As if you couldn't tell by now, I have one or two pet peeves.  I don't let them get to me, I simply write about them in a blog that nobody reads....Okay, not "nobody"- cool people read it, that's all that really matters. 

Today, as I was driving to do some field work as an Environmental Specialist, I observed a haggard bitch in an SUV next to me take a puff of her Virginia Slim and drop the butt out the window.  Now, if you live in this area, you know that Pinellas County is surrounded by water.  Everything dumped into the streets goes directly into the Gulf of Mexico.  Every single stormwater runoff drain along the street has a placard on it clearly stating, "Only rain down the drain".  I know this because I was a volunteer that worked hard on my weekends to affix those signs to the drains.  Anyways, this did not make me happy.  I didn't work my ass off in the sun, for a volunteer agency that no longer exists, to have some bitch throw her butt on MY sign.  Being the professional I am, though, I just grumbled about it under my breath and decided to blog about it tonight. 

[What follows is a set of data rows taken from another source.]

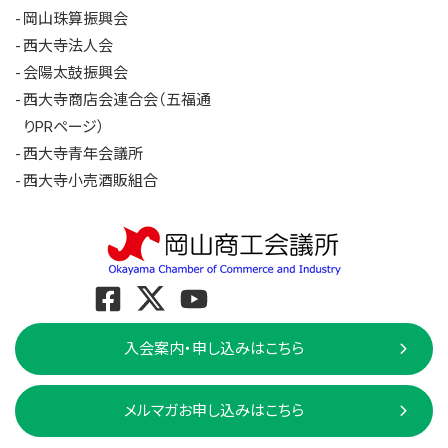
岡山珠算振興会
西大寺法人会
会陽太鼓振興会
西大寺商店会連合会（五福通
りPRページ）
西大寺青年会議所
西大寺小売酒販組合
入会案内・申し込みはこちら
メルマガお申し込みはこちら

I look at it this way: You throwing that cigarette butt from your window is tantamount to me taking a bag of garbage and dumping it in your front yard.  Does that piss you off?  Well then, quit throwing your fucking cigarette butts on the ground, you pig!  The world is not your ashtray.  Nor does the world owe you any favors.  Cigarette filters are made of plastic fibers that can take up to ten years to decompose.  I know that doesn't mean anything to you, since you obviously don't care about yourself, or anyone around you, but have some accountability for your actions, you smelly dirtbag. 

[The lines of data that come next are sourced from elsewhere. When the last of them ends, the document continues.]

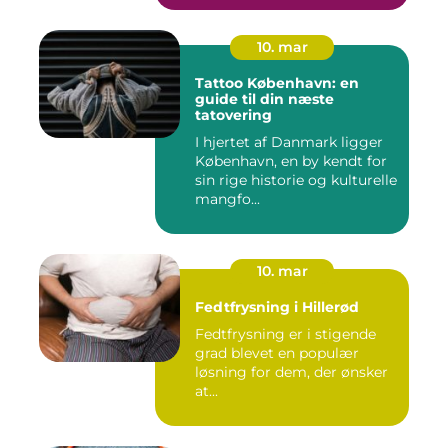
10. mar
Tattoo København: en
guide til din næste
tatovering
I hjertet af Danmark ligger
København, en by kendt for
sin rige historie og kulturelle
mangfo...
10. mar
Fedtfrysning i Hillerød
Fedtfrysning er i stigende
grad blevet en populær
løsning for dem, der ønsker
at...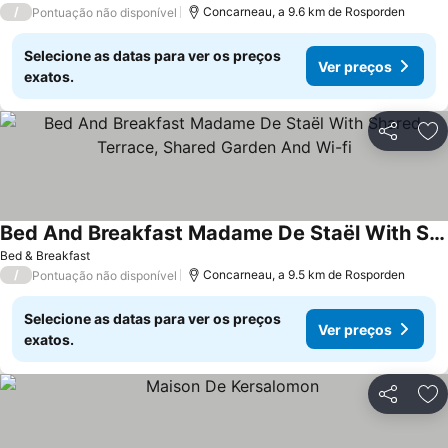
/
Concarneau, a 9.6 km de Rosporden
Pontuação não disponível
Selecione as datas para ver os preços
Ver preços
exatos.
Partilhar
Ad
Bed And Breakfast Madame De Staël With Shared Terrace, Shared Garden And Wi-fi
Ver preços
Bed & Breakfast
/
Concarneau, a 9.5 km de Rosporden
Pontuação não disponível
Selecione as datas para ver os preços
Ver preços
exatos.
Partilhar
Ad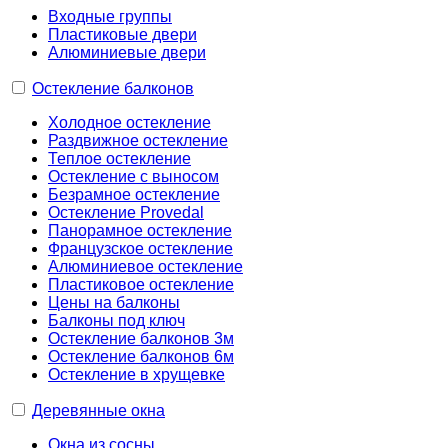
Входные группы
Пластиковые двери
Алюминиевые двери
Остекление балконов
Холодное остекление
Раздвижное остекление
Теплое остекление
Остекление с выносом
Безрамное остекление
Остекление Provedal
Панорамное остекление
Французское остекление
Алюминиевое остекление
Пластиковое остекление
Цены на балконы
Балконы под ключ
Остекление балконов 3м
Остекление балконов 6м
Остекление в хрущевке
Деревянные окна
Окна из сосны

And since I'm on the subject of you not caring about anything else around you...Let's talk about the smokers who take twenty five smoke breaks a day at the office.  You don't see me going outside every fifteen minutes for a fresh-air break, so what gives you that sense of entitlement?  Maybe if you'd concentrate on your work as hard as you concentrate on performing fellatio on that cancer stick, you would be caught up on your work instead of whining about it over a cigarette. 
Why do you smokers find it necessary to congregate at the entry/exit of every public building?  We voted to put you outside because we couldn't stand the smell of that shit.  What makes you think we enjoy walking through a haze of it whenever we enter or exit a building.  How would you smokers like it if, every time someone had to fart, they ran to the entrance of the building to do it?  Sucks, right?  Well, get used to it, because the next time I walk by a group of hacking, wrinkly old broads, I'm gonna let it rip. 

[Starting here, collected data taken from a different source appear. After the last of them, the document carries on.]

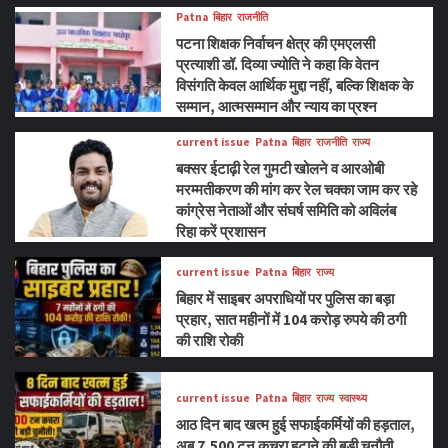
Patna
बिहार
राजनीति
पटना शिक्षक निर्वाचन क्षेत्र की एमएलसी
प्रत्याशी डॉ. दिव्या ज्योति ने कहा कि वेतन
विसंगति केवल आर्थिक मुद्दा नहीं, बल्कि शिक्षक के
सम्मान, आत्मसम्मान और न्याय का प्रश्न
current issue
Patna
बिहार
राजनीति
राज्य
बक्सर ईटाढ़ी रेल गुमटी खोलने व आरओबी
मरम्मतीकरण की मांग कर रेल चक्का जाम कर रहे
कांग्रेस नेताओं और संघर्ष समिति को अविलंब
रिहा करें प्रशासन
current issue
Patna
बिहार
राज्य
बिहार में साइबर अपराधियों पर पुलिस का बड़ा
प्रहार, सात महीनों में 104 करोड़ रुपये की ठगी
की राशि रोकी
current issue
Patna
बिहार
राज्य
स्वास्थ्य
आठ दिन बाद खत्म हुई सफाईकर्मियों की हड़ताल,
अब 7,500 टन कचरा हटाने की बड़ी चुनौती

It's also great that you care so much about your children.....Oh, that's right, you don't.  I love seeing pregnant women smoking.  You're not selfish at all, and you totally deserve to be a mother.  After all, you are setting great examples of self control and concern for your (and other people's) well being already.  You're also proving your intelligence.  Babies LOVE the smell of second-hand smoke.  So go ahead, pop out another low-birth-weight baby.  Why not drink some Jack Daniel's and snort a few lines, while you're at it?  The foster care system loves babies with Fetal Alcohol Syndrome. 

If you're a smoker, you really piss me off.  Bad.  I mean, seriously?  Are you that dumb to not utilize the free resources out there to help you quit?  I have seen the homeless panhandling cash on the side of the road, yet they always have a pack of cigarettes with them.  Here's a thought....quit smoking and use that cash you're saving to buy a bar of soap and a razor and go to the day labor place.  They do hire more than just "undocumented citizens", you know.

Who are you fooling by rolling your car windows down an inch so the smoke blows out the window?Good thinking.  Nobody will EVER know you smoke in your car.

I had best not hear another smoker bitch about being broke. I'm getting tired of my bills going up because it has to cover your nasty ass.  I saw a guy in a bar I was inspecting.  He had a hole in his trachea, yet he was still smoking.  Good thing medicare paid a gazillion dollars for that trach tube so you could blow cool smoke rings out of it.

Smokers, you smell putrid.  All the time.  Just because your sense of smell stopped working after you had the tumors removed from your sinuses, doesn't mean you don't stink.  So when you light up your next cig, just remember, you are awesome.

Storm

Okay, okay.  I know my post content is continually riddled with facetiousness.  It will be once again.  I just had to take a moment to remember a special friend. 

Storm Fox had a heart of gold and a smile that could light up a room.  His loving nature made him hard to dislike.  Storm never met a person that wasn't his friend.  He always offered a reassuring word when times got tough, and gave the best bear hugs known to mankind.  His loyalty to his friends is evidenced by the longevity of his relationships with them, and his family was always priority. 

Storm's wittiness and sense of humor, even in the darkest moments, put everything into perspective.  Nothing got by Storm, and a laugh from the soul was always guaranteed when he was present. 

Storm never judged, and always made everyone feel as though they'd known him for lifetimes before.  My life is better because I was lucky enough to have known him.

Storm passed away on Saturday, June 18th.  Just as he was an angel here on earth, he is now an angel smiling upon us.  Until we meet again, my friend, you will be missed.